Utah-based startup Cypher has developed a technology that uses deep neural networking to recognize the elements of speech to remove background noise from voice communications.

In addition to the neural network technology, the solution uses math and pattern recognition techniques to detect human voice, isolate the primary speaker’s voice and ignore all background noise, according to Cypher CEO John Walker and chief strategy officer John Yoon.

In recent testing of the technology's automated speech recognition filtering on Amazon Echo's Alexa, accuracy improved by as much as 121 percent when background noise was present, according to Walker. He added that the testing included rather complex queries like what the weather is like in a particular city, not just simplistic questions requiring one-word answers. In total, the test included 195 open-ended queries.

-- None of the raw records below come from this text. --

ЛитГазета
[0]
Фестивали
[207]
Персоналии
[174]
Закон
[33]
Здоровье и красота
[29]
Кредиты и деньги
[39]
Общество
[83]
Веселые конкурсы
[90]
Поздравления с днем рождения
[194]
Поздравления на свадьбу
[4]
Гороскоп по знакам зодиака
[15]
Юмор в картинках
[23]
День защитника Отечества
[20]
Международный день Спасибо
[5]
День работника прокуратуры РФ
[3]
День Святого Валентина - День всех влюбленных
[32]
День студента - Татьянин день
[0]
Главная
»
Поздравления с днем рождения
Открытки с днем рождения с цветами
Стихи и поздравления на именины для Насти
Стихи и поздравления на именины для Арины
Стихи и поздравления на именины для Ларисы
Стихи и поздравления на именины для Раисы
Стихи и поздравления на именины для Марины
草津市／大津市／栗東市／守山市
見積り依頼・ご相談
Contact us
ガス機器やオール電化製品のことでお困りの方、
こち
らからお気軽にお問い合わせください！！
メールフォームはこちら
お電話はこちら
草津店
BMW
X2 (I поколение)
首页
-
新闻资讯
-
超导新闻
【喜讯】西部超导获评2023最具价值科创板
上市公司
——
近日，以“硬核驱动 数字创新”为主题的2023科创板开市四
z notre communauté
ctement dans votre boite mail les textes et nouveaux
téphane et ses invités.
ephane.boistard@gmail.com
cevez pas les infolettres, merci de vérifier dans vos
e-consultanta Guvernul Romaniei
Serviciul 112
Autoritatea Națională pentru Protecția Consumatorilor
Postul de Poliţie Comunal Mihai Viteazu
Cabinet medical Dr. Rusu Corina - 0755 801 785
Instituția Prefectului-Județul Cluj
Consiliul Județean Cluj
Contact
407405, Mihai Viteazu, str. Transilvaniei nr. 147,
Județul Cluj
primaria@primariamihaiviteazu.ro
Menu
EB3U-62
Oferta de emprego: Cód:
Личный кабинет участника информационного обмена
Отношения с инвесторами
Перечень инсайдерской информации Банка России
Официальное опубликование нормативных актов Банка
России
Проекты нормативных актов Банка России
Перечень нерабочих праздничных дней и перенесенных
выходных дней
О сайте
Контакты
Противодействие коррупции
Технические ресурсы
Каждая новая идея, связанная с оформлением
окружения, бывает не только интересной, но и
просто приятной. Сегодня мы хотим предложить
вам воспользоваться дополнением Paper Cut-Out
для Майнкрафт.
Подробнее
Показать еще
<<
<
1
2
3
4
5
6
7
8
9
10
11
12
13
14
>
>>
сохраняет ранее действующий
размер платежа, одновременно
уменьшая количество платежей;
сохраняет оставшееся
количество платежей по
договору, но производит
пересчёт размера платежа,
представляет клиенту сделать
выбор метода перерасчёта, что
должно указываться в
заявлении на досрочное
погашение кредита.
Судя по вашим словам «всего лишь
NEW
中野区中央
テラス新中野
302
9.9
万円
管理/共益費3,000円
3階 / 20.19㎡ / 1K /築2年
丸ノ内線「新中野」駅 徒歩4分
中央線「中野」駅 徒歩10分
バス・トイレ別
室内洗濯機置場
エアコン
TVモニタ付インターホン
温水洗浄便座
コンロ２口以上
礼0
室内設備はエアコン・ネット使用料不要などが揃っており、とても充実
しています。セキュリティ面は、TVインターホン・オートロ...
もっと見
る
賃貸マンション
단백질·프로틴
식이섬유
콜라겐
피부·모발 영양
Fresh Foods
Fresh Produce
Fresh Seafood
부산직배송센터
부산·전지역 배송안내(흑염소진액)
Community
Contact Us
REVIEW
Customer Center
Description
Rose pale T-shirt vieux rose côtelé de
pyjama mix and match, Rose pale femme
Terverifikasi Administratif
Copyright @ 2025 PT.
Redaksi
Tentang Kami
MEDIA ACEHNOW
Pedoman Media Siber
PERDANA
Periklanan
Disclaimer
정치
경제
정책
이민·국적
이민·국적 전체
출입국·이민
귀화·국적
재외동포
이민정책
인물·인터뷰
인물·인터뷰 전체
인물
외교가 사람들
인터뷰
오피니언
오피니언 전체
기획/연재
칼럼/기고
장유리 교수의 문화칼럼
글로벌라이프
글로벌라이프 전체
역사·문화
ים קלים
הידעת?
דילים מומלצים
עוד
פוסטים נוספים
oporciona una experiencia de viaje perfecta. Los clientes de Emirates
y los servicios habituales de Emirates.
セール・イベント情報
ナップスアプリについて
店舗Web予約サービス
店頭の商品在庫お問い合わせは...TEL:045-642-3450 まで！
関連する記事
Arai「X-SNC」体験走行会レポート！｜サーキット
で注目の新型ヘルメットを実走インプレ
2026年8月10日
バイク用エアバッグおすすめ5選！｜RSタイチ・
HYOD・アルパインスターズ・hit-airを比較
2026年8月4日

The ASR Filtering solution is entirely software-based and can be added on to existing chips, according to the company.

The issue of background noise has become more bothersome as consumers rely on their mobile devices for a majority of their communications, often in noisy environments, and increasingly rely on personal assistants such as Alexa, for a variety of functions, Walker says.

In a survey that Cypher conducted with Harris earlier this year, 61 percent of mobile phone owners said they had to end calls due to background noise. The noisiest environments are restaurants or cafes (67 percent), areas where babies are crying (49 percent), busy city sidewalks (47 percent), and airports (39 percent).

The survey also found that that nearly three quarters (74 percent) of mobile phone owners would be interested in a mobile phone function or feature that allows them to control whether a call recipient can hear the background noise.

The poll findings show the need for a better solution for dealing with background noise, according to Cypher executives.

"All of the other noise cancellation solutions have looked at it as a sound problem," Yoon says. "Our CEO, John Walker, and the bulk of our team looked at it as a computer science problem, so they looked at deep neural networks that instead of looking to suppress noise, looked to use a speech matching model."

So the technology finds the elements of speech and sends just that through the mobile device or through the personal assistant processing engine, according to Yoon. As a result, the Cypher technology performed as much as three to four times better than the best existing noise cancellation solution, Yoon said.

The technology will be piloted this fall with Cisco in the public safety market (police, fire, etc.), where background noise is the rule rather than the exception, Walker said.

Citing the survey, Walker added that phone carriers, consumers, and businesses providing personal assistant solutions and the people using them are all unsatisfied with the state of background noise cancellation solutions today, so he expects the Cypher technology to gain significant traction in the market within a year.